Pour ce faire, les organisateurs ont créé un «27e canton», réunissant Vaud, Valais, Fribourg et Berne. «Toute la Suisse occidentale s'est rassemblée autour de Sion pour cette candidature. Si elle est lancée aujourd'hui à Berne, c'est pour montrer que le projet est fait pour toute la Suisse, a indiqué Jean-Michel Cina, le président du conseil consultatif, représentant politique des quatre cantons impliqués. Le but, c'est de replacer nos Alpes sur la carte mondiale des sports d'hiver, car le tourisme souffre.»

Deux sites et demi à construire

Le projet Sion 2026 serait doté d'un budget de quelque 1,6 milliard de francs - 650 millions garantis par le CIO, 770 de recettes billetterie et sponsoring et 180 de contributions publiques - et ne devrait pas avoir besoin d'investissements massifs dans les infrastructures. Seuls un anneau de patinage de vitesse, un grand tremplin pour le saut à skis et éventuellement un parcours de biathlon provisoire devraient être construits spécialement pour l'occasion.

«C'est un défi à même de donner un élan rassembleur à toute la Suisse occidentale, à toute la Suisse», a assuré Cina, qui a ajouté qu'il fallait «redonner le goût des sports de neige au pays. Cette candidature a été lancée et initiée par secteur privé. Nous, les institutions publiques, nous la soutenons. Il faut que le CIO démontre clairement qu'il souhaite mettre en oeuvre le principe de son 'agenda 2020', qui est de ramener les JO taille à humaine et offre la possibilité d'élargir les lieux des sites. Sion a déjà été candidate trois fois, notre dossier dispose d'excellents atouts pour se présenter devant le CIO. Reste une étape à franchir avant d'y aller: convaincre Swiss Olympic que ce projet est la meilleure chance suisse face aux candidatures internationales.»

«Sans 1 franc d'investissement»

Outre le peu de sites à construire, les élus et les organisateurs ont martelé les bons côtés de leur dossier. Il ne faudra qu'une heure et 40 minutes pour relier en train les sites les plus éloignés. «Tout ça sans 1 franc d'investissement supplémentaire», a plastronné Jean-Philippe Rochat, le Président de l'association Sion 2026, qui a également mis en avant les trois aéroports de Genève, Sion et Berne. «Grâce aux transports publics, on a les moyens d'amener l'Europe au coeur de la Suisse. Dans un rayon de 30 km autour des deux villages olympiques (ndlr: Collombey et/ou Thoune), il y a déjà des axes forts qui viennent de partout.»

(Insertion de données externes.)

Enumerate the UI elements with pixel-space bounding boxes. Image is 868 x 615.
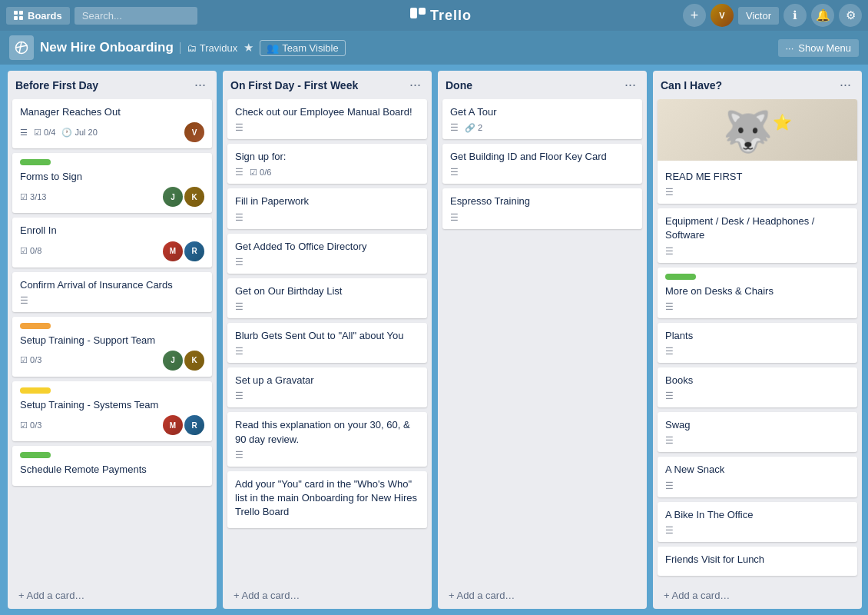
card-checklist: ☑ 0/3 (20, 355, 41, 365)
card-title: Enroll In (20, 224, 204, 238)
card-title: Forms to Sign (20, 170, 204, 184)
user-menu-button[interactable]: Victor (738, 7, 779, 25)
card-title: Setup Training - Systems Team (20, 398, 204, 412)
bell-icon: 🔔 (816, 8, 830, 22)
card-desc-icon: ☰ (235, 212, 244, 223)
card-sign-up-for[interactable]: Sign up for: ☰ ☑ 0/6 (227, 144, 427, 184)
card-avatars: J K (163, 187, 204, 207)
card-attachments: 🔗 2 (465, 123, 482, 133)
card-espresso-training[interactable]: Espresso Training ☰ (442, 188, 642, 228)
list-menu-button[interactable]: ··· (837, 77, 854, 93)
card-read-me-first[interactable]: 🐺 ⭐ READ ME FIRST ☰ (658, 99, 857, 204)
notifications-button[interactable]: 🔔 (811, 4, 834, 27)
card-title: Confirm Arrival of Insurance Cards (20, 278, 204, 292)
card-checklist: ☑ 3/13 (20, 192, 46, 202)
card-label-yellow (20, 387, 51, 394)
plus-icon: + (691, 8, 699, 24)
add-card-button[interactable]: + Add a card… (444, 587, 641, 604)
card-avatars: M R (163, 415, 204, 435)
list-menu-button[interactable]: ··· (621, 77, 639, 93)
card-title: More on Desks & Chairs (665, 284, 850, 298)
search-input[interactable] (75, 7, 197, 25)
card-title: Schedule Remote Payments (20, 463, 204, 477)
card-meta: ☰ (665, 391, 850, 401)
board-logo-icon (15, 41, 28, 55)
avatar: V (184, 122, 204, 142)
show-menu-button[interactable]: ··· Show Menu (778, 39, 860, 57)
info-button[interactable]: ℹ (784, 4, 807, 27)
gear-icon: ⚙ (846, 8, 856, 22)
card-plants[interactable]: Plants ☰ (658, 323, 857, 363)
add-card-button[interactable]: + Add a card… (14, 587, 210, 604)
card-title: A New Snack (665, 463, 850, 477)
card-desc-icon: ☰ (235, 167, 244, 178)
card-title: Check out our Employee Manual Board! (235, 105, 419, 119)
show-menu-label: Show Menu (798, 42, 851, 54)
list-menu-button[interactable]: ··· (406, 77, 424, 93)
card-get-birthday-list[interactable]: Get on Our Birthday List ☰ (227, 278, 427, 318)
card-forms-to-sign[interactable]: Forms to Sign ☑ 3/13 J K (12, 153, 212, 213)
add-button[interactable]: + (683, 4, 706, 27)
card-image: 🐺 ⭐ (658, 99, 857, 161)
card-confirm-arrival[interactable]: Confirm Arrival of Insurance Cards ☰ (12, 272, 212, 312)
card-setup-training-support[interactable]: Setup Training - Support Team ☑ 0/3 J K (12, 317, 212, 377)
svg-rect-0 (410, 8, 417, 18)
avatar: R (184, 415, 204, 435)
card-get-a-tour[interactable]: Get A Tour ☰ 🔗 2 (442, 99, 642, 139)
org-icon: 🗂 (187, 42, 197, 54)
list-title: Done (446, 79, 472, 91)
board-logo (9, 35, 34, 60)
star-icon[interactable]: ★ (244, 41, 253, 55)
card-meta: ☰ (450, 212, 634, 223)
avatar[interactable]: V (711, 4, 734, 27)
card-read-explanation-30-60-90[interactable]: Read this explanation on your 30, 60, & … (227, 412, 427, 466)
trello-logo-text: Trello (430, 8, 472, 24)
card-desc-icon: ☰ (450, 212, 459, 223)
card-meta: ☰ (235, 257, 419, 268)
add-card-button[interactable]: + Add a card… (229, 587, 426, 604)
dog-emoji: 🐺 (723, 108, 773, 155)
card-enroll-in[interactable]: Enroll In ☑ 0/8 M R (12, 218, 212, 267)
settings-button[interactable]: ⚙ (839, 4, 862, 27)
card-label-green (20, 452, 51, 458)
card-more-on-desks[interactable]: More on Desks & Chairs ☰ (658, 268, 857, 318)
board-visibility[interactable]: 👥 Team Visible (260, 40, 345, 56)
board-title: New Hire Onboarding (40, 40, 174, 55)
card-schedule-remote-payments[interactable]: Schedule Remote Payments (12, 446, 212, 486)
card-meta: ☰ (235, 391, 419, 401)
card-set-up-gravatar[interactable]: Set up a Gravatar ☰ (227, 367, 427, 407)
boards-button[interactable]: Boards (6, 7, 70, 25)
card-meta: ☰ (665, 346, 850, 357)
card-meta: ☰ (20, 295, 204, 306)
list-footer: + Add a card… (8, 582, 217, 609)
card-meta: ☰ (665, 480, 850, 491)
card-a-new-snack[interactable]: A New Snack ☰ (658, 457, 857, 497)
add-card-button[interactable]: + Add a card… (659, 587, 856, 604)
card-avatars: J K (163, 351, 204, 371)
card-friends-visit[interactable]: Friends Visit for Lunch (658, 547, 857, 576)
card-title: Sign up for: (235, 150, 419, 164)
card-add-you-card[interactable]: Add your "You" card in the "Who's Who" l… (227, 471, 427, 529)
card-desc-icon: ☰ (665, 391, 674, 401)
card-manager-reaches-out[interactable]: Manager Reaches Out ☰ ☑ 0/4 🕐 Jul 20 V (12, 99, 212, 148)
card-books[interactable]: Books ☰ (658, 367, 857, 407)
avatar: J (163, 187, 183, 207)
board-org[interactable]: 🗂 Travidux (180, 42, 237, 54)
card-meta: ☑ 0/3 J K (20, 351, 204, 371)
card-get-building-id[interactable]: Get Building ID and Floor Key Card ☰ (442, 144, 642, 184)
card-equipment-desk[interactable]: Equipment / Desk / Headphones / Software… (658, 208, 857, 262)
card-fill-in-paperwork[interactable]: Fill in Paperwork ☰ (227, 188, 427, 228)
list-header: Done ··· (438, 71, 647, 99)
card-check-employee-manual[interactable]: Check out our Employee Manual Board! ☰ (227, 99, 427, 139)
card-desc-icon: ☰ (450, 122, 459, 133)
card-swag[interactable]: Swag ☰ (658, 412, 857, 452)
list-menu-button[interactable]: ··· (191, 77, 209, 93)
card-due: 🕐 Jul 20 (61, 128, 97, 138)
card-get-added-directory[interactable]: Get Added To Office Directory ☰ (227, 234, 427, 274)
card-title: A Bike In The Office (665, 508, 850, 522)
org-name: Travidux (200, 42, 237, 54)
card-setup-training-systems[interactable]: Setup Training - Systems Team ☑ 0/3 M R (12, 381, 212, 441)
card-checklist: ☑ 0/3 (20, 421, 41, 430)
card-blurb-sent-out[interactable]: Blurb Gets Sent Out to "All" about You ☰ (227, 323, 427, 363)
card-a-bike[interactable]: A Bike In The Office ☰ (658, 502, 857, 542)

Vice-Président de ce dossier, Christian Constantin a pour sa part évoqué le volet sportif de l'opération. «Il doit y avoir de l'ambition derrière une candidature olympique et il n'y a rien de mieux que le sport pour unir les gens dans un objectif commun. On doit valoriser notre pays et nos montagnes. Montrer la force de notre économie, de notre culture et de notre jeunesse», a jugé le patron du FC Sion, qui a déjà joint le geste à la parole en créant des structures pour que ceux qui ont un peu plus d'une dizaine d'années aujourd'hui arrivent à maturité lors de cette Olympiade, engageant notamment dans cette optique un certain Pirmin Zurbriggen. Reste désormais à franchir les prochaines haies, pour que les échecs de ces dernières années ne se reproduisent plus.